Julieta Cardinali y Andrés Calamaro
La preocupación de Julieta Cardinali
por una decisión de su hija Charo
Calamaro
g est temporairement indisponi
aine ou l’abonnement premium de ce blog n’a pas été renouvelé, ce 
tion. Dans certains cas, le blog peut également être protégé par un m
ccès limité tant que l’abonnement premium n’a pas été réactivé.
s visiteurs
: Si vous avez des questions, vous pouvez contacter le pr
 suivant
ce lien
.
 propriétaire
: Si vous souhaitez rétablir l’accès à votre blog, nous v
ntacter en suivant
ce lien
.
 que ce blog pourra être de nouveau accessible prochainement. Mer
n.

____________

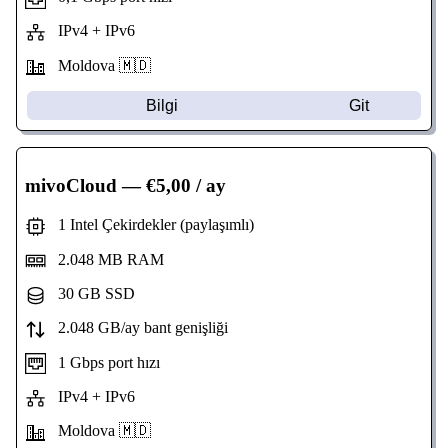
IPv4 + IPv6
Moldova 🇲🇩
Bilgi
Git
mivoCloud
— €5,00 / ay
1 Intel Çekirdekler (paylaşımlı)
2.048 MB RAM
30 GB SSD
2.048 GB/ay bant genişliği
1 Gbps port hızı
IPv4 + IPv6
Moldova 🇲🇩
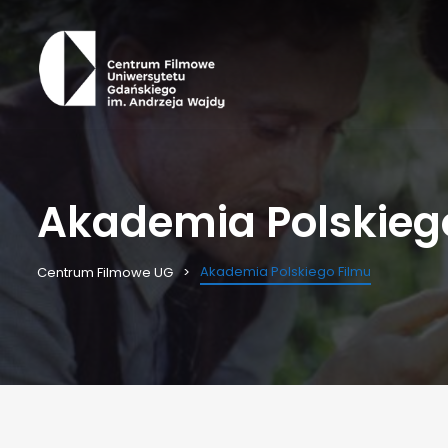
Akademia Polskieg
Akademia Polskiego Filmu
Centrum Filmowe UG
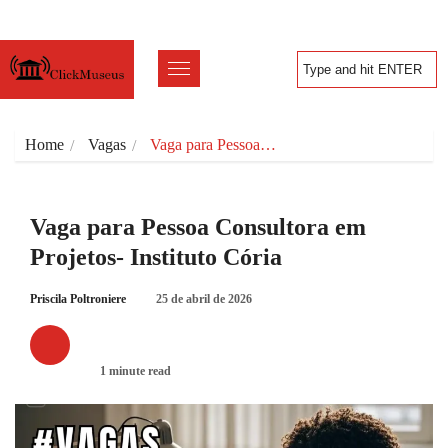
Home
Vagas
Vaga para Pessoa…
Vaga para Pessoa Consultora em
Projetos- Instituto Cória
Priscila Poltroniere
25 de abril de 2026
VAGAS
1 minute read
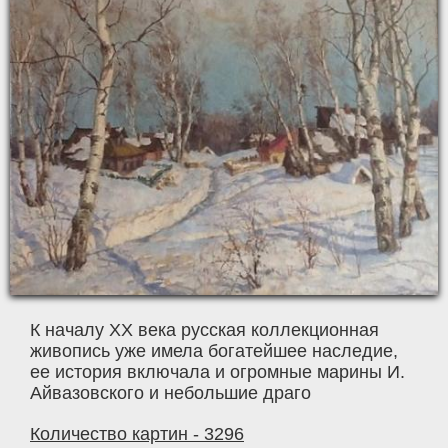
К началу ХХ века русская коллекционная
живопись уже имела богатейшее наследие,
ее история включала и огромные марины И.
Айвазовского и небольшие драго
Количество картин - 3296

____________

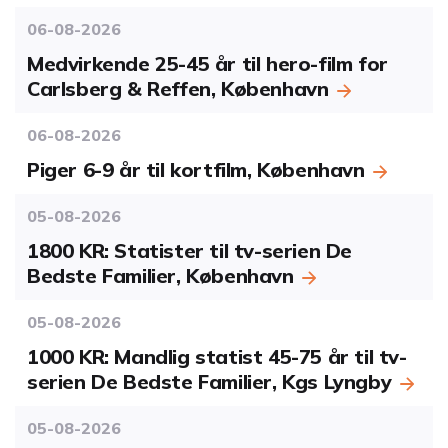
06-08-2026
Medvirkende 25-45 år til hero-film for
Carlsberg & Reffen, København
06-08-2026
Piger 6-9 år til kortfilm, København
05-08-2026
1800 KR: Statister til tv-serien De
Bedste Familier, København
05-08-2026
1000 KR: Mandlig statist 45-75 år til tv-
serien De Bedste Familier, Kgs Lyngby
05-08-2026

____________

ASSIGNED TASK —
Of the lines above, retype only those from the line containing "La preocupación de Julieta Cardinali" through the line containing "s visiteurs", including both, exactly.

TASK OUTPUT —
La preocupación de Julieta Cardinali
por una decisión de su hija Charo
Calamaro
g est temporairement indisponi
aine ou l’abonnement premium de ce blog n’a pas été renouvelé, ce 
tion. Dans certains cas, le blog peut également être protégé par un m
ccès limité tant que l’abonnement premium n’a pas été réactivé.
s visiteurs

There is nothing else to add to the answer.